“Policies and Announcements,” Ensign, Mar. 1994, 80
The following is from the Church Bulletin, 1993-2:
Caution Concerning Self-Awareness Groups
There is increasing concern regarding Church members’ involvement in groups that purport to increase self-awareness, raise self-esteem, and enhance individual agency. Many of these groups advocate concepts and use methods that can be harmful. Some falsely claim Church endorsement, actively recruit Church members, charge exorbitant fees, and encourage long-term commitments. Some intermingle worldly concepts with gospel principles in ways that can undermine spirituality and faith. Although participants may experience temporary emotional relief or exhilaration, old problems often return, leading to added disappointment and despair.
Church leaders and members should not become involved in self-awareness groups or any other groups that imitate sacred rites or ceremonies.
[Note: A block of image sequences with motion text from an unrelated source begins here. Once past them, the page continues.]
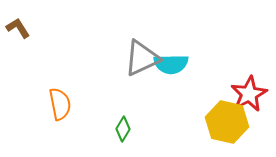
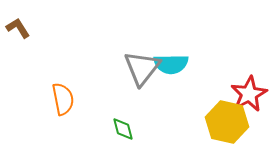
gray triangle: moved 10 px down; rotated 27 degrees counterclockwise
orange semicircle: moved 3 px right, 5 px up
green diamond: rotated 45 degrees counterclockwise
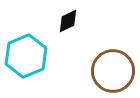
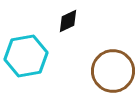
cyan hexagon: rotated 12 degrees clockwise
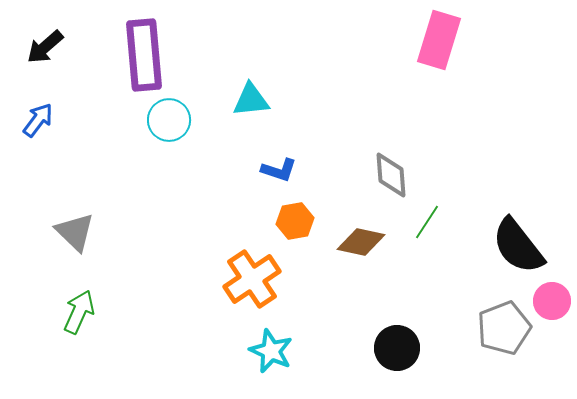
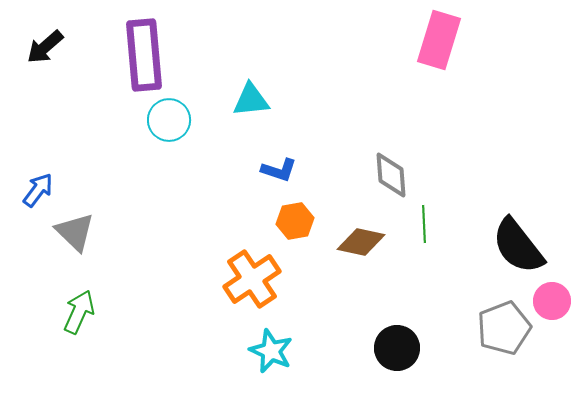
blue arrow: moved 70 px down
green line: moved 3 px left, 2 px down; rotated 36 degrees counterclockwise
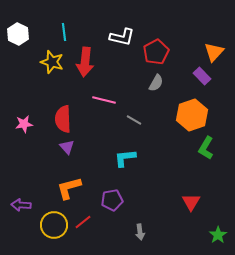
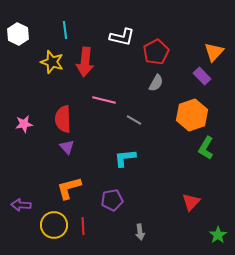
cyan line: moved 1 px right, 2 px up
red triangle: rotated 12 degrees clockwise
red line: moved 4 px down; rotated 54 degrees counterclockwise
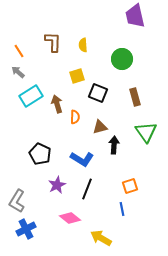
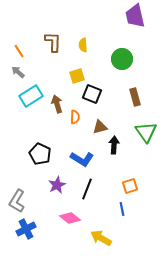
black square: moved 6 px left, 1 px down
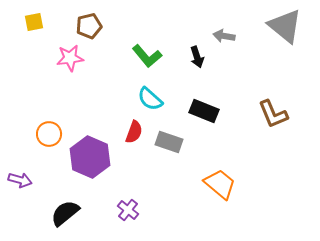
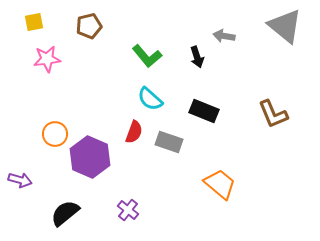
pink star: moved 23 px left, 1 px down
orange circle: moved 6 px right
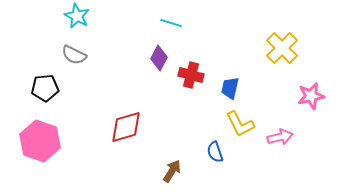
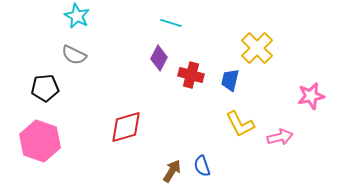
yellow cross: moved 25 px left
blue trapezoid: moved 8 px up
blue semicircle: moved 13 px left, 14 px down
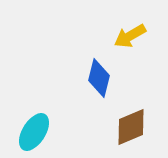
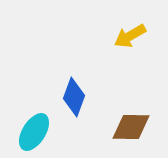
blue diamond: moved 25 px left, 19 px down; rotated 6 degrees clockwise
brown diamond: rotated 24 degrees clockwise
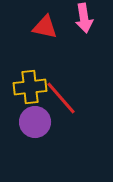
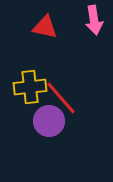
pink arrow: moved 10 px right, 2 px down
purple circle: moved 14 px right, 1 px up
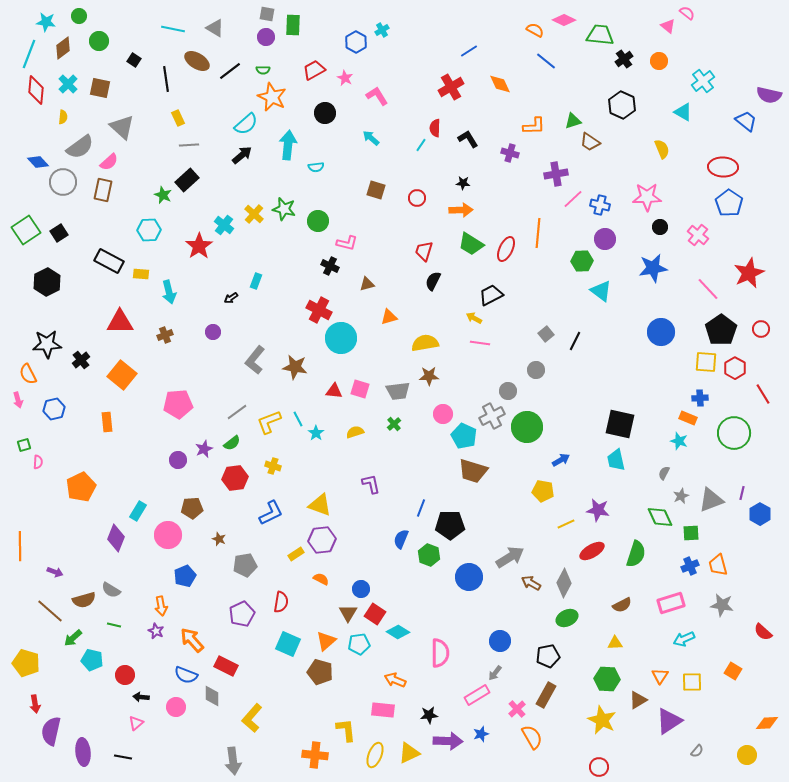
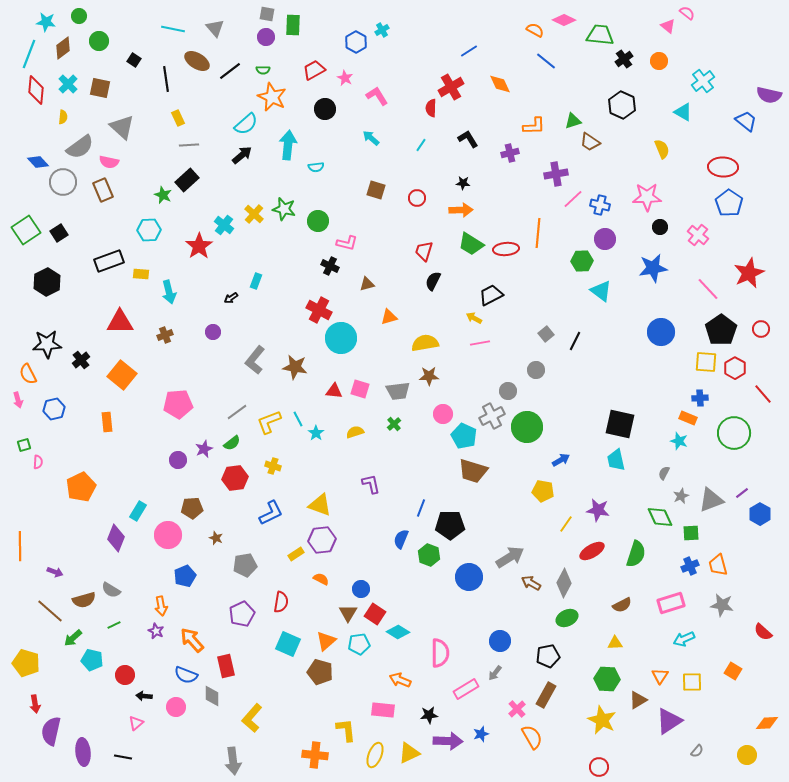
gray triangle at (215, 28): rotated 18 degrees clockwise
black circle at (325, 113): moved 4 px up
red semicircle at (435, 128): moved 4 px left, 20 px up
purple cross at (510, 153): rotated 30 degrees counterclockwise
pink semicircle at (109, 162): rotated 54 degrees clockwise
brown rectangle at (103, 190): rotated 35 degrees counterclockwise
red ellipse at (506, 249): rotated 60 degrees clockwise
black rectangle at (109, 261): rotated 48 degrees counterclockwise
pink line at (480, 343): rotated 18 degrees counterclockwise
red line at (763, 394): rotated 10 degrees counterclockwise
purple line at (742, 493): rotated 40 degrees clockwise
yellow line at (566, 524): rotated 30 degrees counterclockwise
brown star at (219, 539): moved 3 px left, 1 px up
green line at (114, 625): rotated 40 degrees counterclockwise
red rectangle at (226, 666): rotated 50 degrees clockwise
orange arrow at (395, 680): moved 5 px right
pink rectangle at (477, 695): moved 11 px left, 6 px up
black arrow at (141, 697): moved 3 px right, 1 px up
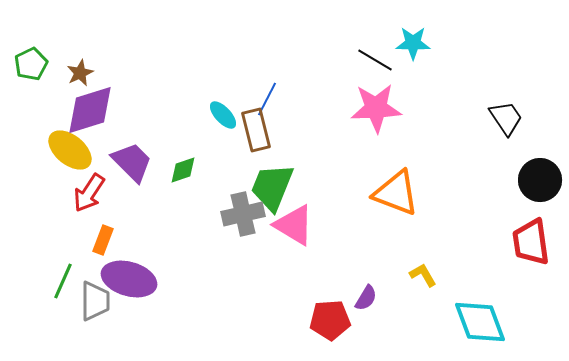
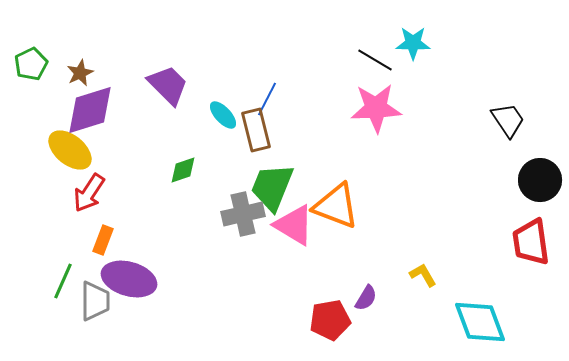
black trapezoid: moved 2 px right, 2 px down
purple trapezoid: moved 36 px right, 77 px up
orange triangle: moved 60 px left, 13 px down
red pentagon: rotated 6 degrees counterclockwise
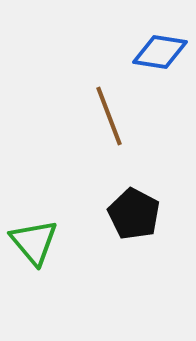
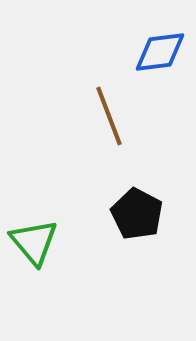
blue diamond: rotated 16 degrees counterclockwise
black pentagon: moved 3 px right
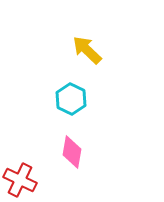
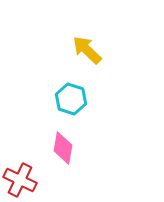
cyan hexagon: rotated 8 degrees counterclockwise
pink diamond: moved 9 px left, 4 px up
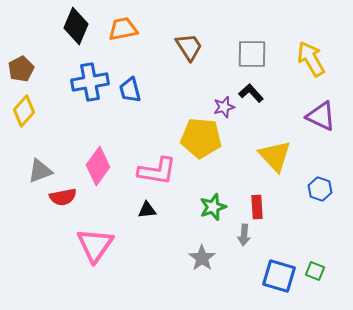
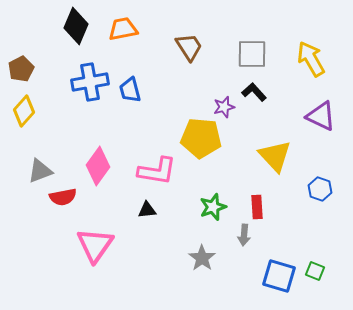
black L-shape: moved 3 px right, 1 px up
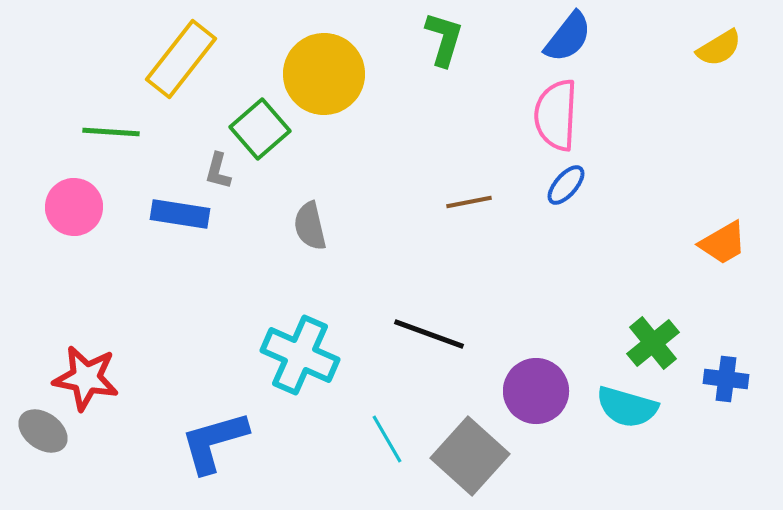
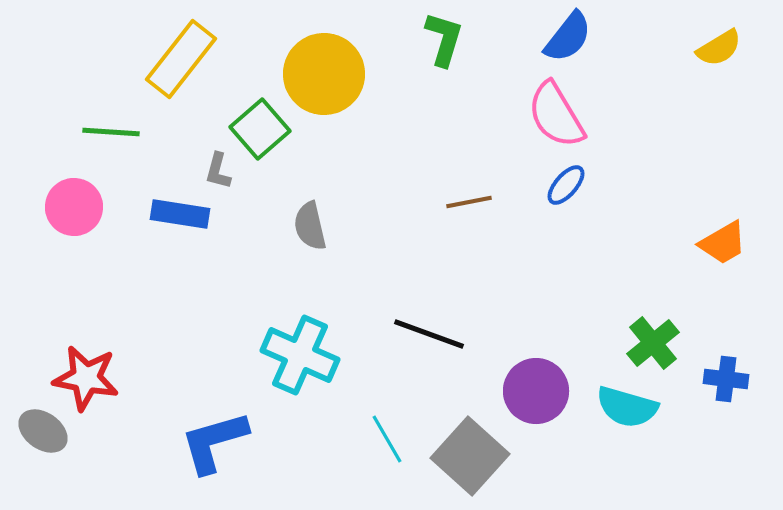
pink semicircle: rotated 34 degrees counterclockwise
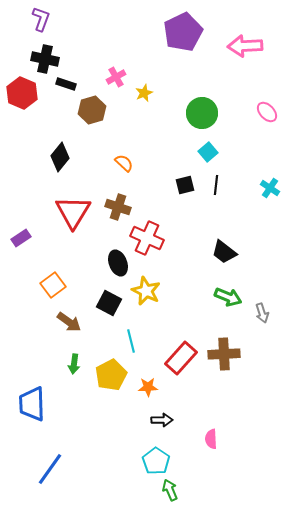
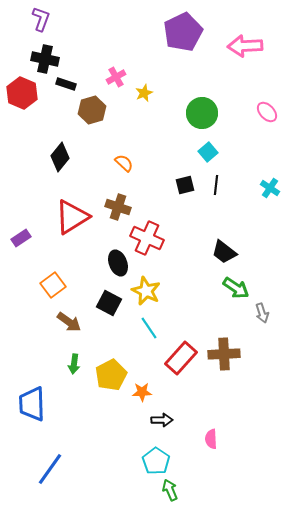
red triangle at (73, 212): moved 1 px left, 5 px down; rotated 27 degrees clockwise
green arrow at (228, 297): moved 8 px right, 9 px up; rotated 12 degrees clockwise
cyan line at (131, 341): moved 18 px right, 13 px up; rotated 20 degrees counterclockwise
orange star at (148, 387): moved 6 px left, 5 px down
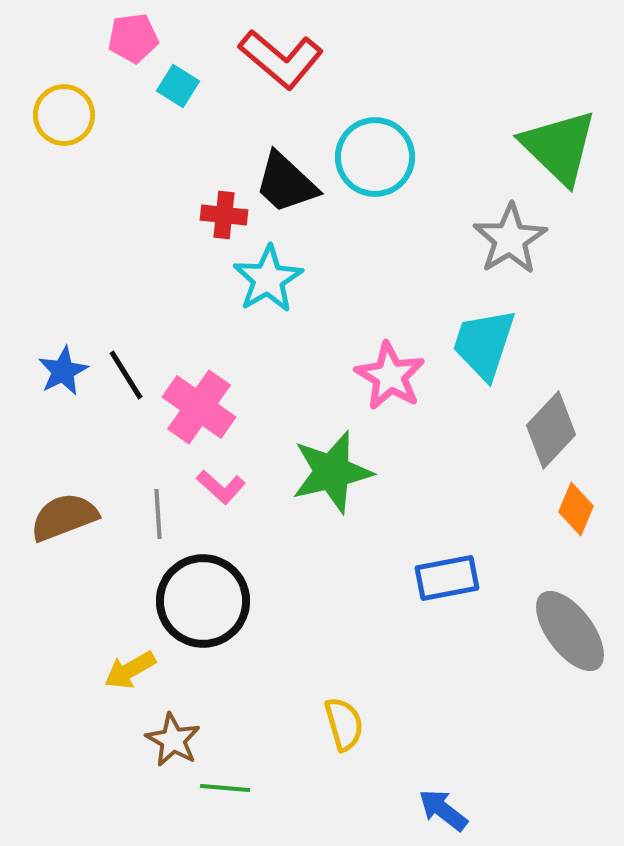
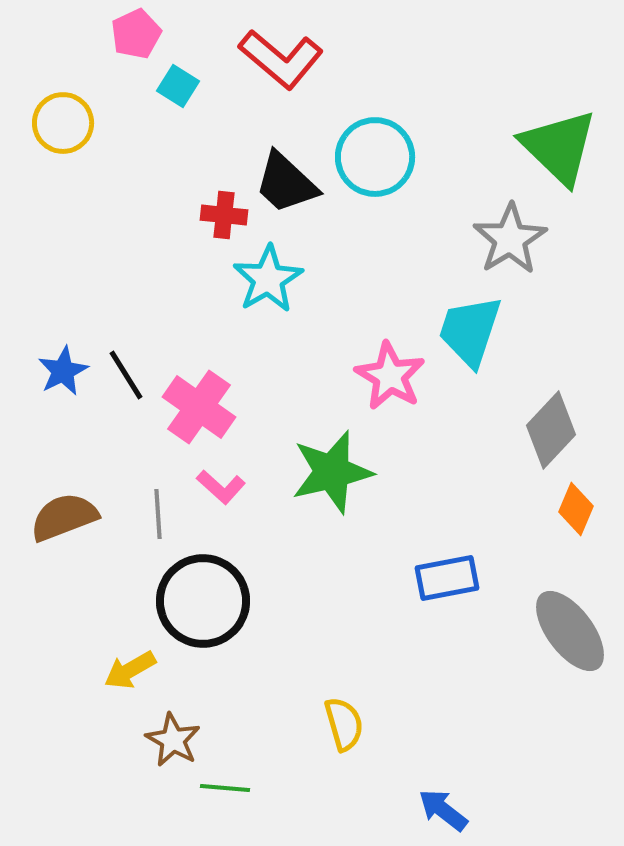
pink pentagon: moved 3 px right, 4 px up; rotated 18 degrees counterclockwise
yellow circle: moved 1 px left, 8 px down
cyan trapezoid: moved 14 px left, 13 px up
Similarly, members should avoid groups that meet late into the night or encourage open confession or disclosure of personal information normally discussed only in confidential settings.
Church leaders are not to pay for, encourage participation in, or promote such groups or practices. Also, Church facilities are not to be used for these types of activities. Local leaders should counsel those desiring self-improvement to anchor themselves in gospel principles and to adopt wholesome practices that strengthen one’s abilities to cope with challenges. Members are invited to consult with their bishops or stake presidents when seeking appropriate sources of counseling.
Church members in any nation are obligated by the twelfth article of faith to obey the tax laws of that nation (see also D&C 134:5). If a member disapproves of tax laws, he may attempt to have them changed by legislation or constitutional amendment, or, if he has a well-founded legal objection, he may challenge them in the courts.
A member who refuses to file a tax return, to pay required income taxes, or to comply with a final judgment in a tax case is in direct conflict with the law and with the teachings of the Church. Such a member may be ineligible for a temple recommend and should not be called to a position of principal responsibility in the Church. A member who is convicted of willfully violating tax laws should be the subject of Church discipline to the extent warranted by the circumstances.